My understanding is that sparse matrixes are not affected by the chunking described in this tutorial https://anndata.readthedocs.io/en/latest/tutorials/notebooks/%7Bread%2Cwrite%7D_dispatched.html and I see that they are read in full when I use the code from the tutorial.

Given that I am using batches of vars (eg 0:200, then 15200:15400, then 1200:1400, ...) for a relatively small number of obs (random 50/1600), would it make sense to save the transposed object and then transpose back after loading?

random 50 cells, random block of 400 variables

For random access you're going to want to just use the SparseDataset class onto of uncompressed hdf5 and a nice SSD sitting next to your compute. If you really want random variables, you're going to need to choose whether you want to load all cells for each variable or all variables for each cell.

This in theory should be ~10x slower than doing the equivalent in memory (given fancy SSD hardware), but in practice will probably be significantly slower than that.

I was told to expect only ~3-4x slowdown

Was this me?

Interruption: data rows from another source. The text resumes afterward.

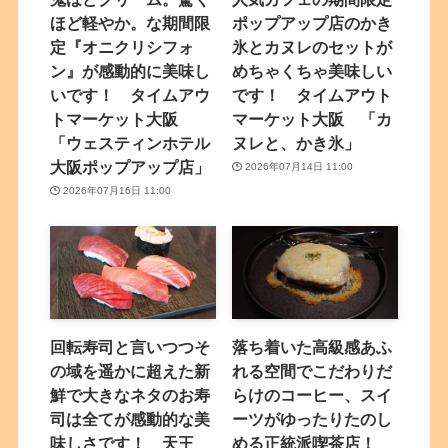
ほど軽やか。な期間限
ポップアップ店のかき
定『オニクリシフォ
氷とカヌレのセットが
ン』が感動的に美味し
めちゃくちゃ美味しい
いです！ タイムアウ
です！ タイムアウト
トマーケット大阪
マーケット大阪 「カ
「ウェスティンホテル
ヌレと、かき氷」
大阪ポップアップ店」
2026年07月14日 11:00
2026年07月16日 11:00
回転寿司と言いつつそ
落ち着いた高級感あふ
の域を遥かに超えた新
れる空間でこだわりだ
鮮で大きなネタのお寿
らけのコーヒー、スイ
司は全てが感動的な美
ーツがゆったりたのし
味しさです！ 天王
める正統派喫茶店！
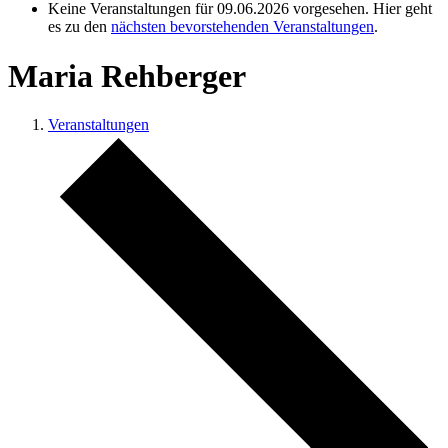
Keine Veranstaltungen für 09.06.2026 vorgesehen. Hier geht
es zu den
nächsten bevorstehenden Veranstaltungen
.
Maria Rehberger
Veranstaltungen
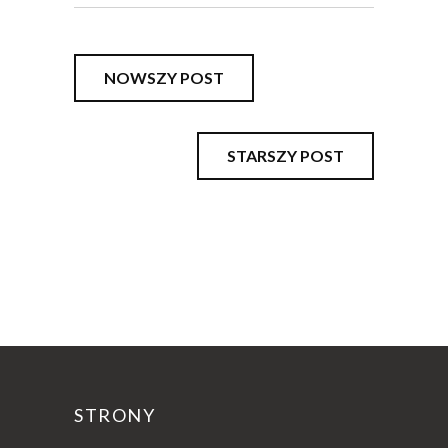
NOWSZY POST
STARSZY POST
STRONY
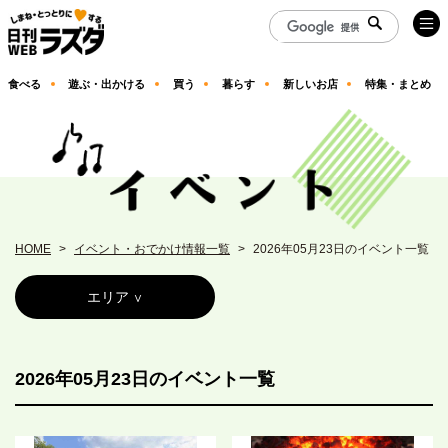
食べる
遊ぶ・出かける
買う
暮らす
新しいお店
特集・まとめ
HOME
イベント・おでかけ情報一覧
2026年05月23日のイベント一覧
エリア
2026年05月23日のイベント一覧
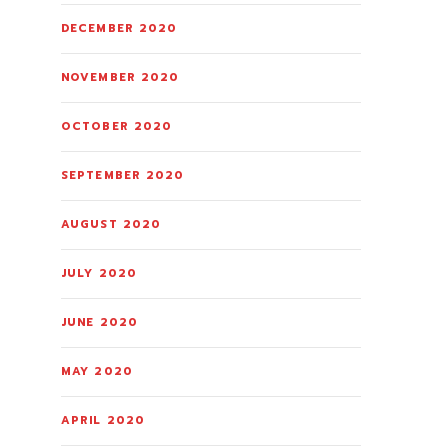
DECEMBER 2020
NOVEMBER 2020
OCTOBER 2020
SEPTEMBER 2020
AUGUST 2020
JULY 2020
JUNE 2020
MAY 2020
APRIL 2020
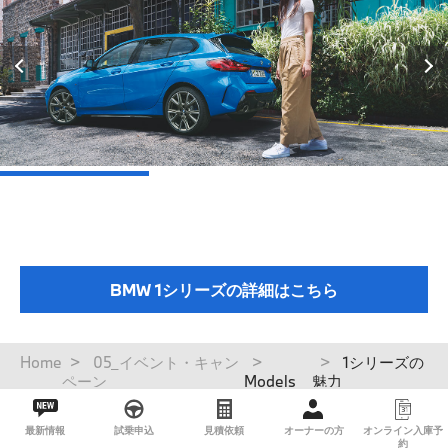
BMW 1シリーズの詳細はこちら
パ
Home
05_イベント・キャン
1シリーズの
ン
ペーン
Models
魅力
く
ず
最新情報
試乗申込
見積依頼
オーナーの方
オンライン入庫予
約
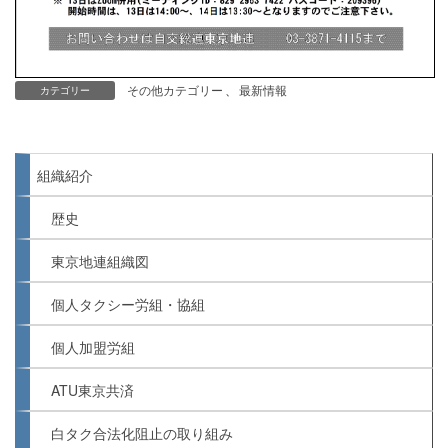
その他カテゴリー
、
最新情報
カテゴリー
組織紹介
歴史
東京地連組織図
個人タクシー労組・協組
個人加盟労組
ATU東京共済
白タク合法化阻止の取り組み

If it was I would have been referring specifically to using dask vs. SparseDataset (e.g. disk vs disk, not disk vs memory), and even then it can be situational.

Given that I am using batches of vars (eg 0:200, then 15200:15400, then 1200:1400, ...) for a relatively small number of obs (random 50/1600), would it make sense to save the transposed object and then transpose back after loading?

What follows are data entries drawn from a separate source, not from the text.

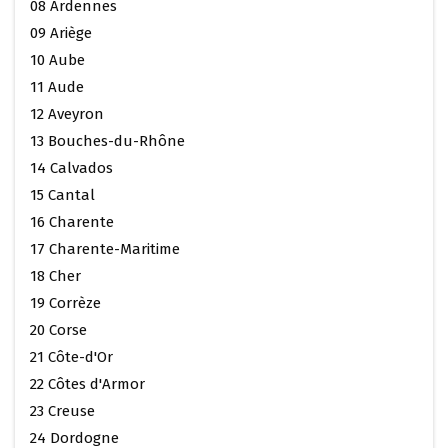
08 Ardennes
09 Ariège
10 Aube
11 Aude
12 Aveyron
13 Bouches-du-Rhône
14 Calvados
15 Cantal
16 Charente
17 Charente-Maritime
18 Cher
19 Corrèze
20 Corse
21 Côte-d'Or
22 Côtes d'Armor
23 Creuse
24 Dordogne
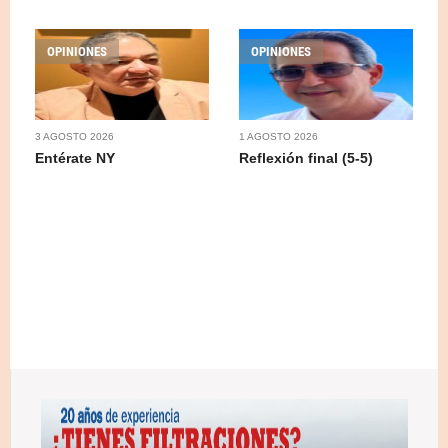
OPINIONES
OPINIONES
3 AGOSTO 2026
1 AGOSTO 2026
Entérate NY
Reflexión final (5-5)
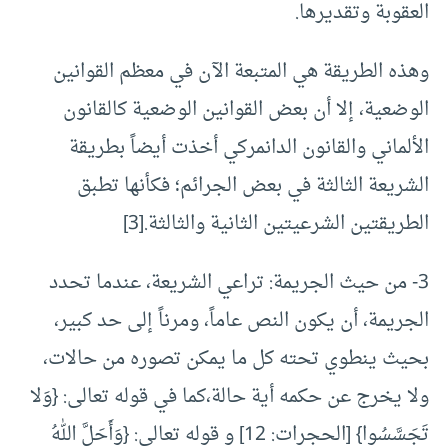
العقوبة وتقديرها.
وهذه الطريقة هي المتبعة الآن في معظم القوانين
الوضعية، إلا أن بعض القوانين الوضعية كالقانون
الألماني والقانون الدانمركي أخذت أيضاً بطريقة
الشريعة الثالثة في بعض الجرائم؛ فكأنها تطبق
الطريقتين الشرعيتين الثانية والثالثة.
[3]
3- من حيث الجريمة: تراعي الشريعة، عندما تحدد
الجريمة، أن يكون النص عاماً، ومرناً إلى حد كبير،
بحيث ينطوي تحته كل ما يمكن تصوره من حالات،
ولا يخرج عن حكمه أية حالة،كما في قوله تعالى: {وَلا
تَجَسَّسُوا} [الحجرات: 12] و قوله تعالى: {وَأَحَلَّ اللهُ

Just to understand, is it a different set of obs per var sample, or is it always the same?

If it's always the same, just load those obs into memory then select from them. For different it would probably depend on the total number of observations you have. Given the stable chunking pattern along the variables, I think storing a CSC matrix could make sense.

One of the places where dask is going to be able to start giving better performance is if you can use parallelism. Is you sampling written in a way where you can take advantage of loading multiple samples in parallel? Are you training in parallel? If neither of these apply, dask is likely only going to add overhead + a nicer API.


But also, we are fairly new to this so are definitely interested to hear from your experiences!

Thank you for your insightful feedback @ivirshup!

load all cells for each variable or all variables for each cell

How would you do that in practice? Is there an option you can set? Storing as CSC?

Just to understand, is it a different set of obs per var sample, or is it always the same?

# Batch one:
obs = [545, 23, 11, 56, 55, 8, 22]
var = [0:200]

# Batch two:
obs = [94, 924, 545, 12, 42, 50, 55]
var = [15200:15400]

Are you training in parallel?

Training is done on several GPUs and each GPU gets a different batch of indices (3 options below).

# option 1:
# Batch one GPU one:
obs = [545, 23, 11, 56, 55, 8, 22]
var = [0:200]

# Batch one GPU two:
obs = [94, 924, 545, 12, 42, 50, 55]
var = [15200:15400]
# option 2:
# Batch one GPU one:
obs = [545, 23, 11, 56, 55, 8, 22]
var = [0:200]

# Batch one GPU two:
obs = [545, 23, 11, 56, 55, 8, 22]
var = [15200:15400]
# option 3:
# Batch one GPU one:
obs = [545, 23, 11, 56, 55, 8, 22]
var = [0:200]

# Batch one GPU two:
obs = [94, 924, 545, 12, 42, 50, 55]
var = [0:200]

Are multiple GPUs (ddp, separate process per GPU) going to be a problem for using "SparseDataset class onto of uncompressed hdf5"?